Desculpa ter-te deixado sozinho, no escuro. Mas tu sabes que és demasiado comprido para viajar comigo de avião. Desta vez passámos por cima do mar. Tinha mesmo de ser assim.
Mas já tenho saudades tuas e ainda só nos separámos há uns dias. Sinto falta de passar os dedos pelas tuas crinas, fazer e desfazer sucessivamente trancinhas, ver-te sempre sorrir para mim, sem um único queixume.
Para te dizer a verdade, gosto mais das viagens que fazemos juntos, quando me levas a passear aos sítios mais maravilhosos que sou capaz de imaginar. Com os papás, é tudo muito real, não há magia nenhuma.
Detestava aquela rédea que trazias, quando chegaste lá a casa. Não descansei enquanto não ta tirei, sem te magoar. Quando me levas a viajar, não preciso de segurar-me a nada. Basta-me encostar a minha cabeça à tua, o meu cabelo ao teu, e deixar-me levar. Quem te ensinou todos os caminhos por onde me conduzes? Nunca me contaste isso.
Aqui há muitas colinas verdes. Ias gostar de ver. Podíamos voar juntos um dia inteiro e, ainda assim, não avistar nada que nos aborrecesse. Mas o sol do nosso país é mais brilhante e o céu é mais azul. Nada se lhe compara.
Sabes o que me deixa mais triste quando estou longe de ti? Não tenho ninguém para quem ler. Conheci aqui um menino, mais ou menos da minha idade – pelo menos parece – mas não é nada dado às leituras.
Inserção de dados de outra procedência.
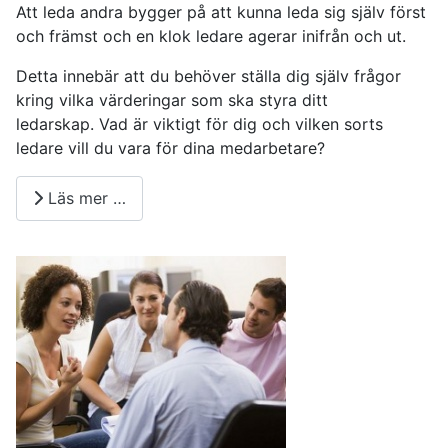
Att leda andra bygger på att kunna leda sig själv först
och främst och en klok ledare agerar inifrån och ut.
Detta innebär att du behöver ställa dig själv frågor
kring vilka värderingar som ska styra ditt
ledarskap. Vad är viktigt för dig och vilken sorts
ledare vill du vara för dina medarbetare?
Läs mer …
Troça de mim quando lhe digo que passo a maior parte do meu tempo a ler e a viajar contigo.
-Viajar num cavalo de pau? – ri-se ele – É muito mais fixe andar de bicicleta! Queres vir?
E lá vou eu atrás dele, aos tropeções, mais tempo com os pés no chão do que nos pedais. Que outra coisa poderia fazer?
Sabes, ele até é simpático. Gostava que o conhecesses. Podíamos viajar os três pelo mundo inteiro. Achas que aguentavas?
A mamã e o papá estão contentes. Dizem que ganhei novas cores. Mas não percebo muito bem porquê. Quando olho para o espelho parece-me que tenho só uma cor, e que é sempre a mesma.
Espero abraçar-te de novo brevemente. E espero que a Ana tenha ido acender-te a luz, como lhe pedi, depois de termos saído. Contas-me tudo quando eu chegar. Levo um monte de aventuras na minha cabeça para te contar também, quando regressar. Até breeeeeeeeve!